Build autonomous coding loops where an AI agent picks tasks, implements them, validates against backpressure (tests, builds), commits, and repeats — each iteration in a fresh context window.

Runnable example: recipe/ralph_loop.py

From the repository root, install dependencies and run:

pip install -r cookbook/copilot-sdk/python/recipe/requirements.txt
python cookbook/copilot-sdk/python/recipe/ralph_loop.py

Make sure PROMPT_build.md and PROMPT_plan.md exist in your current working directory before running the loop.

What is a Ralph Loop?

A Ralph loop is an autonomous development workflow where an AI agent iterates through tasks in isolated context windows.
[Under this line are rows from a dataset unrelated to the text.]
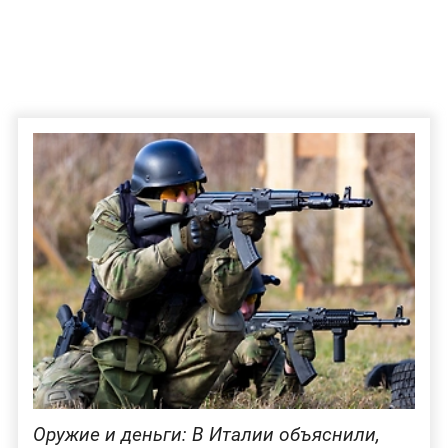
Оружие и деньги: В Италии объяснили,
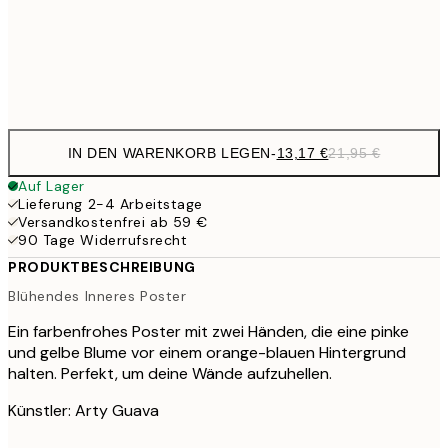
Frame
options
IN DEN WARENKORB LEGEN
-
13,17 €
21,95 €
Auf Lager
Lieferung 2-4 Arbeitstage
Versandkostenfrei ab 59 €
90 Tage Widerrufsrecht
PRODUKTBESCHREIBUNG
Blühendes Inneres Poster
Ein farbenfrohes Poster mit zwei Händen, die eine pinke
und gelbe Blume vor einem orange-blauen Hintergrund
halten. Perfekt, um deine Wände aufzuhellen.
Künstler: Arty Guava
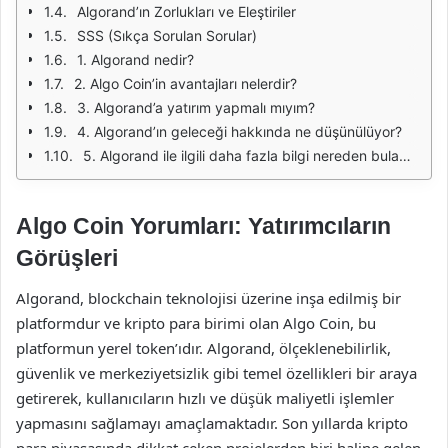
Algorand’ın Zorlukları ve Eleştiriler
SSS (Sıkça Sorulan Sorular)
1. Algorand nedir?
2. Algo Coin’in avantajları nelerdir?
3. Algorand’a yatırım yapmalı mıyım?
4. Algorand’ın geleceği hakkında ne düşünülüyor?
5. Algorand ile ilgili daha fazla bilgi nereden bulabilirim?
Algo Coin Yorumları: Yatırımcıların
Görüşleri
Algorand, blockchain teknolojisi üzerine inşa edilmiş bir
platformdur ve kripto para birimi olan Algo Coin, bu
platformun yerel token’ıdır. Algorand, ölçeklenebilirlik,
güvenlik ve merkeziyetsizlik gibi temel özellikleri bir araya
getirerek, kullanıcıların hızlı ve düşük maliyetli işlemler
yapmasını sağlamayı amaçlamaktadır. Son yıllarda kripto
para piyasasında dikkat çeken projelerden biri haline gelen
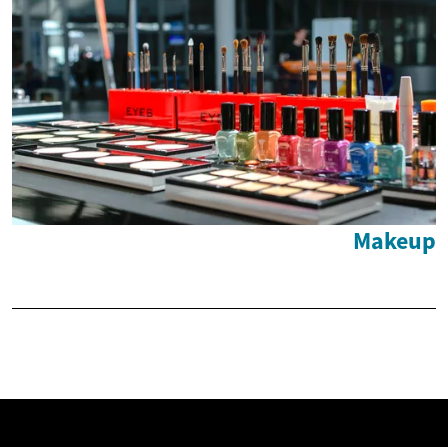
Makeup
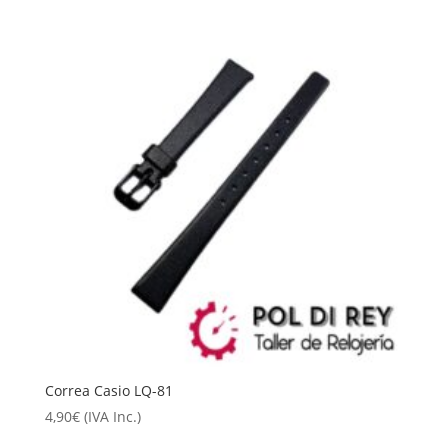
Correa Casio LQ-81
4,90
€
(IVA Inc.)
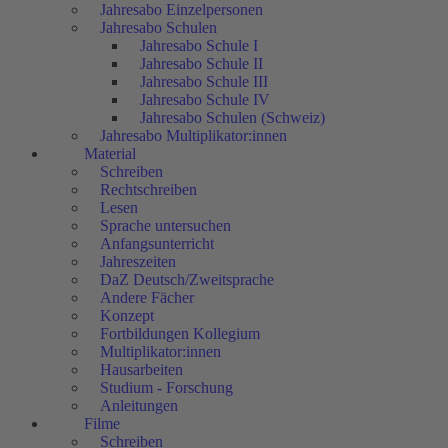
Jahresabo Einzelpersonen
Jahresabo Schulen
Jahresabo Schule I
Jahresabo Schule II
Jahresabo Schule III
Jahresabo Schule IV
Jahresabo Schulen (Schweiz)
Jahresabo Multiplikator:innen
Material
Schreiben
Rechtschreiben
Lesen
Sprache untersuchen
Anfangsunterricht
Jahreszeiten
DaZ Deutsch/Zweitsprache
Andere Fächer
Konzept
Fortbildungen Kollegium
Multiplikator:innen
Hausarbeiten
Studium - Forschung
Anleitungen
Filme
Schreiben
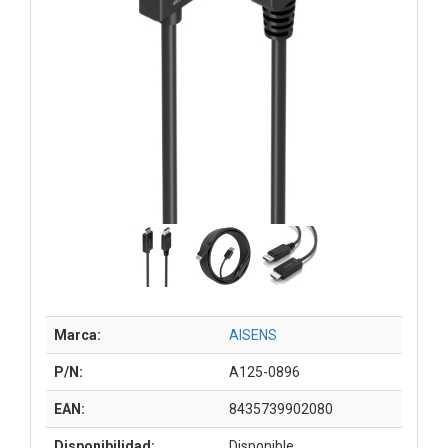
Marca:
AISENS
P/N:
A125-0896
EAN:
8435739902080
Disponibilidad:
Disponible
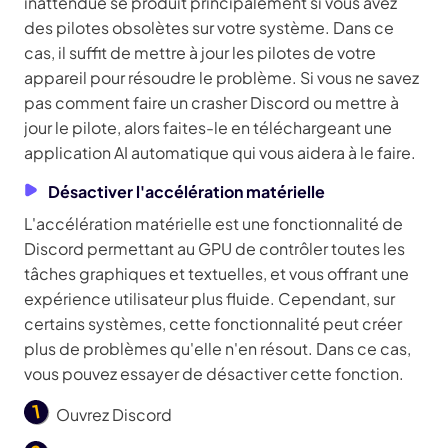
inattendue se produit principalement si vous avez
des pilotes obsolètes sur votre système. Dans ce
cas, il suffit de mettre à jour les pilotes de votre
appareil pour résoudre le problème. Si vous ne savez
pas comment faire un crasher Discord ou mettre à
jour le pilote, alors faites-le en téléchargeant une
application AI automatique qui vous aidera à le faire.
Désactiver l'accélération matérielle
L'accélération matérielle est une fonctionnalité de
Discord permettant au GPU de contrôler toutes les
tâches graphiques et textuelles, et vous offrant une
expérience utilisateur plus fluide. Cependant, sur
certains systèmes, cette fonctionnalité peut créer
plus de problèmes qu'elle n'en résout. Dans ce cas,
vous pouvez essayer de désactiver cette fonction.
Ouvrez Discord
The key insight: state lives on disk, not in the model's context. Each iteration starts fresh, reads the current state from files, does one task, writes results back to disk, and exits.

┌─────────────────────────────────────────────────┐
│                   loop.sh                       │
│  while true:                                    │
│    ┌─────────────────────────────────────────┐  │
│    │  Fresh session (isolated context)       │  │
│    │                                         │  │
│    │  1. Read PROMPT.md + AGENTS.md          │  │
│    │  2. Study specs/* and code              │  │
│    │  3. Pick next task from plan            │  │
│    │  4. Implement + run tests               │  │
│    │  5. Update plan, commit, exit           │  │
│    └─────────────────────────────────────────┘  │
│    ↻ next iteration (fresh context)             │
└─────────────────────────────────────────────────┘

Core principles:

  • Fresh context per iteration: Each loop creates a new session — no context accumulation, always in the "smart zone"
  • Disk as shared state: IMPLEMENTATION_PLAN.md persists between iterations and acts as the coordination mechanism
  • Backpressure steers quality: Tests, builds, and lints reject bad work — the agent must fix issues before committing
  • Two modes: PLANNING (gap analysis → generate plan) and BUILDING (implement from plan)

Simple Version

The minimal Ralph loop — the SDK equivalent of while :; do cat PROMPT.md | claude ; done:

import asyncio
from pathlib import Path
from copilot import CopilotClient, MessageOptions, SessionConfig


async def ralph_loop(prompt_file: str, max_iterations: int = 50):
    client = CopilotClient()
    await client.start()

    try:
        prompt = Path(prompt_file).read_text()

        for i in range(1, max_iterations + 1):
            print(f"\n=== Iteration {i}/{max_iterations} ===")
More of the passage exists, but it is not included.